╭──
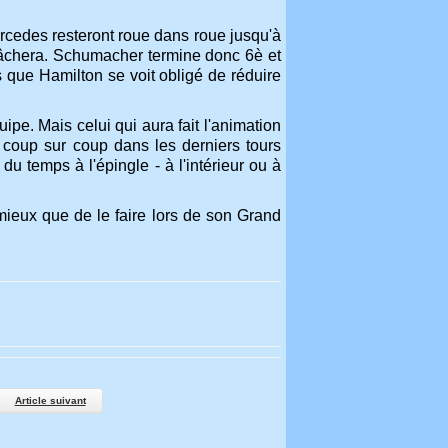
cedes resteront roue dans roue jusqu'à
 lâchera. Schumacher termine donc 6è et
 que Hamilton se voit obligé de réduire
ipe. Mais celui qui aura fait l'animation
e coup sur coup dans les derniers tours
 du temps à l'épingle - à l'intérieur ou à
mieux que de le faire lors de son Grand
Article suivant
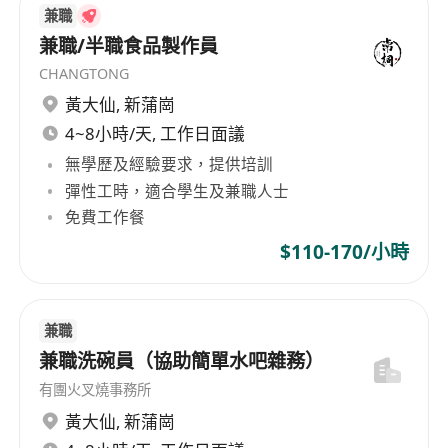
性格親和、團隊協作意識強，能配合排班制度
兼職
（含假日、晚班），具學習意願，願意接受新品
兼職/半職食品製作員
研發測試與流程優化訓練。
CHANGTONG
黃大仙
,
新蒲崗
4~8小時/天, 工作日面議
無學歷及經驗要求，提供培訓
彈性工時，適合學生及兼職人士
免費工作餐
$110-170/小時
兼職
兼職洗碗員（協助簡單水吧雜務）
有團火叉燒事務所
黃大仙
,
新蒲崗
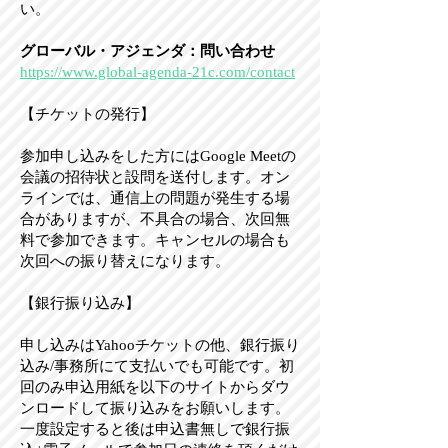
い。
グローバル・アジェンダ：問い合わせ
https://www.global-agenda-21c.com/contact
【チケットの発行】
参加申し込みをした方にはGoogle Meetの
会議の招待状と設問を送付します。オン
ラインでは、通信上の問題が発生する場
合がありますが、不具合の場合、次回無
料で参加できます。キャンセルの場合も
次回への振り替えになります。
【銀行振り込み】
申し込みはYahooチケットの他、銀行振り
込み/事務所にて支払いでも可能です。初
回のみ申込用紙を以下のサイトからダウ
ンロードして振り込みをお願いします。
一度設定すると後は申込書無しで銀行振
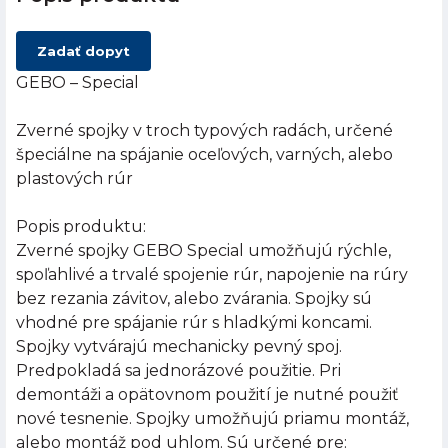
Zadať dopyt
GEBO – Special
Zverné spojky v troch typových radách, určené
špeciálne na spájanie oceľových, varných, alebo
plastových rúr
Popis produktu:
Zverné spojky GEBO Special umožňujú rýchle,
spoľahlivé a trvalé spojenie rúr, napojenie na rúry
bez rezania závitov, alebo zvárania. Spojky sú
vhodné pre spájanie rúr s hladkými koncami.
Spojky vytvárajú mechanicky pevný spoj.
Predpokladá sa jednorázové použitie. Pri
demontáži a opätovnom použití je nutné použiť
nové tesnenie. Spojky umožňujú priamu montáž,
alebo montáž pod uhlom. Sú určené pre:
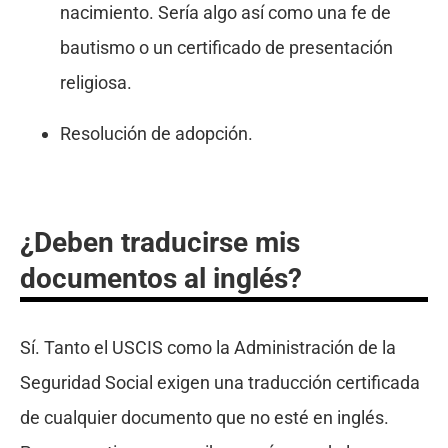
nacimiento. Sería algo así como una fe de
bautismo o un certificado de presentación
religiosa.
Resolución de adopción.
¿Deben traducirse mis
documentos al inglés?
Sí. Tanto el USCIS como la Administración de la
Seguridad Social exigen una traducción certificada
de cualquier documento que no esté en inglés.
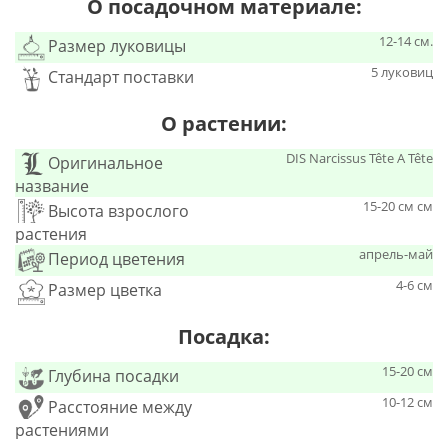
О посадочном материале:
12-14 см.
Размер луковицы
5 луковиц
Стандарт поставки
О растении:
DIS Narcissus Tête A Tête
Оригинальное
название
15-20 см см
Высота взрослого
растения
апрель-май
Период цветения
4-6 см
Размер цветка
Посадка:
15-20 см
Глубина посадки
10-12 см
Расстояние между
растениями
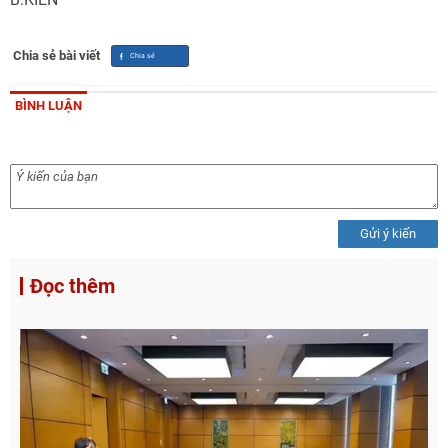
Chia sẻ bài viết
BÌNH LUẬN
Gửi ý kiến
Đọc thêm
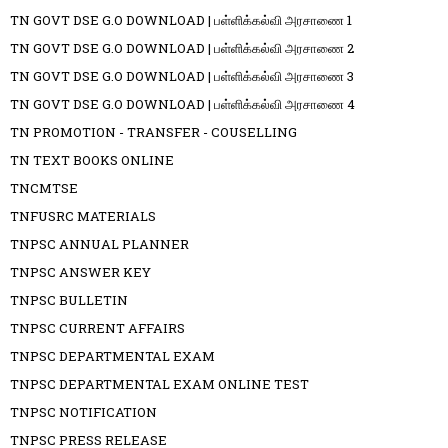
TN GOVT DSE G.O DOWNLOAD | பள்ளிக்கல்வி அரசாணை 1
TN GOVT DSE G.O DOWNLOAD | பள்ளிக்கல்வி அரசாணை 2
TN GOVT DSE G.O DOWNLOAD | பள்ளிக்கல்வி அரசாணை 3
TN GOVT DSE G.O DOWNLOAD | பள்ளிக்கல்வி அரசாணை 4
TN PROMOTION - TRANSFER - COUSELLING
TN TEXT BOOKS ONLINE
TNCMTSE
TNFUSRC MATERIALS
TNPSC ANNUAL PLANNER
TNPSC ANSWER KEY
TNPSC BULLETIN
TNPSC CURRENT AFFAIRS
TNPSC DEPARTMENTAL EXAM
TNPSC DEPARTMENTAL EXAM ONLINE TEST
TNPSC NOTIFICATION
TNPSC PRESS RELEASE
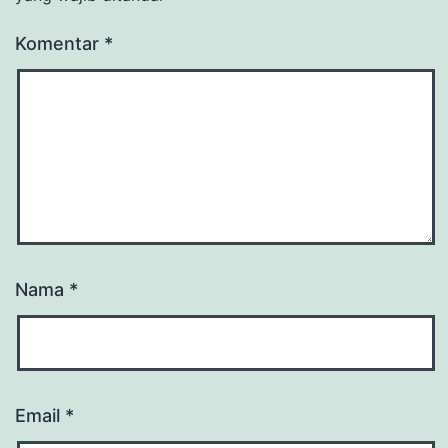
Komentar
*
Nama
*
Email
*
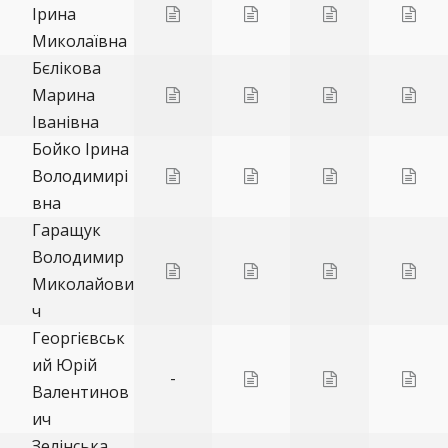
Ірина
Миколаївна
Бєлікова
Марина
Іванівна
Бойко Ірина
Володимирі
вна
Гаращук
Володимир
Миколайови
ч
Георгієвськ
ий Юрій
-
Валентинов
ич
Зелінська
╰──
**Your instructions:**
The answer is the entries above, given again exactly, with no pictures among them.

**Response to the exercise:**
cedes resteront roue dans roue jusqu'à
 lâchera. Schumacher termine donc 6è et
 que Hamilton se voit obligé de réduire
ipe. Mais celui qui aura fait l'animation
e coup sur coup dans les derniers tours
 du temps à l'épingle - à l'intérieur ou à
mieux que de le faire lors de son Grand
Article suivant
性格親和、團隊協作意識強，能配合排班制度
兼職
（含假日、晚班），具學習意願，願意接受新品
兼職/半職食品製作員
研發測試與流程優化訓練。
CHANGTONG
黃大仙
,
新蒲崗
4~8小時/天, 工作日面議
無學歷及經驗要求，提供培訓
彈性工時，適合學生及兼職人士
免費工作餐
$110-170/小時
兼職
兼職洗碗員（協助簡單水吧雜務）
有團火叉燒事務所
黃大仙
,
新蒲崗
い。
グローバル・アジェンダ：問い合わせ
https://www.global-agenda-21c.com/contact
【チケットの発行】
参加申し込みをした方にはGoogle Meetの
会議の招待状と設問を送付します。オン
ラインでは、通信上の問題が発生する場
合がありますが、不具合の場合、次回無
料で参加できます。キャンセルの場合も
次回への振り替えになります。
【銀行振り込み】
申し込みはYahooチケットの他、銀行振り
込み/事務所にて支払いでも可能です。初
回のみ申込用紙を以下のサイトからダウ
ンロードして振り込みをお願いします。
一度設定すると後は申込書無しで銀行振
Zadať dopyt
GEBO – Special
Zverné spojky v troch typových radách, určené
špeciálne na spájanie oceľových, varných, alebo
plastových rúr
Popis produktu:
Zverné spojky GEBO Special umožňujú rýchle,
spoľahlivé a trvalé spojenie rúr, napojenie na rúry
bez rezania závitov, alebo zvárania. Spojky sú
vhodné pre spájanie rúr s hladkými koncami.
Spojky vytvárajú mechanicky pevný spoj.
Predpokladá sa jednorázové použitie. Pri
demontáži a opätovnom použití je nutné použiť
nové tesnenie. Spojky umožňujú priamu montáž,
alebo montáž pod uhlom. Sú určené pre:
nacimiento. Sería algo así como una fe de
bautismo o un certificado de presentación
religiosa.
Resolución de adopción.
¿Deben traducirse mis
documentos al inglés?
Sí. Tanto el USCIS como la Administración de la
Seguridad Social exigen una traducción certificada
de cualquier documento que no esté en inglés.
О посадочном материале:
12-14 см.
Размер луковицы
5 луковиц
Стандарт поставки
О растении:
DIS Narcissus Tête A Tête
Оригинальное
название
15-20 см см
Высота взрослого
растения
апрель-май
Период цветения
4-6 см
Размер цветка
Посадка:
15-20 см
Глубина посадки
10-12 см
Расстояние между
растениями
Chia sẻ bài viết
BÌNH LUẬN
Gửi ý kiến
Đọc thêm
TN GOVT DSE G.O DOWNLOAD | பள்ளிக்கல்வி அரசாணை 1
TN GOVT DSE G.O DOWNLOAD | பள்ளிக்கல்வி அரசாணை 2
TN GOVT DSE G.O DOWNLOAD | பள்ளிக்கல்வி அரசாணை 3
TN GOVT DSE G.O DOWNLOAD | பள்ளிக்கல்வி அரசாணை 4
TN PROMOTION - TRANSFER - COUSELLING
TN TEXT BOOKS ONLINE
TNCMTSE
TNFUSRC MATERIALS
TNPSC ANNUAL PLANNER
TNPSC ANSWER KEY
TNPSC BULLETIN
TNPSC CURRENT AFFAIRS
TNPSC DEPARTMENTAL EXAM
TNPSC DEPARTMENTAL EXAM ONLINE TEST
TNPSC NOTIFICATION
TNPSC PRESS RELEASE
Komentar
*
Nama
*
Email
*
Ірина
Миколаївна
Бєлікова
Марина
Іванівна
Бойко Ірина
Володимирі
вна
Гаращук
Володимир
Миколайови
ч
Георгієвськ
ий Юрій
-
Валентинов
ич
Зелінська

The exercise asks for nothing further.